Try it
Only the number is needed: how many lines of the records include "narodom"?

<<<<

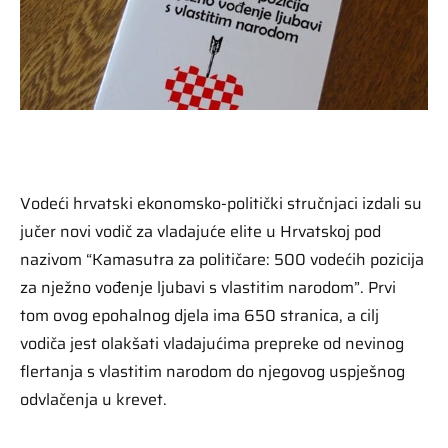
Vodeći hrvatski ekonomsko-politički stručnjaci izdali su
jučer novi vodič za vladajuće elite u Hrvatskoj pod
nazivom “Kamasutra za političare: 500 vodećih pozicija
za nježno vođenje ljubavi s vlastitim narodom”. Prvi
tom ovog epohalnog djela ima 650 stranica, a cilj
vodiča jest olakšati vladajućima prepreke od nevinog
flertanja s vlastitim narodom do njegovog uspješnog
odvlačenja u krevet.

>>>>

Solved problem
2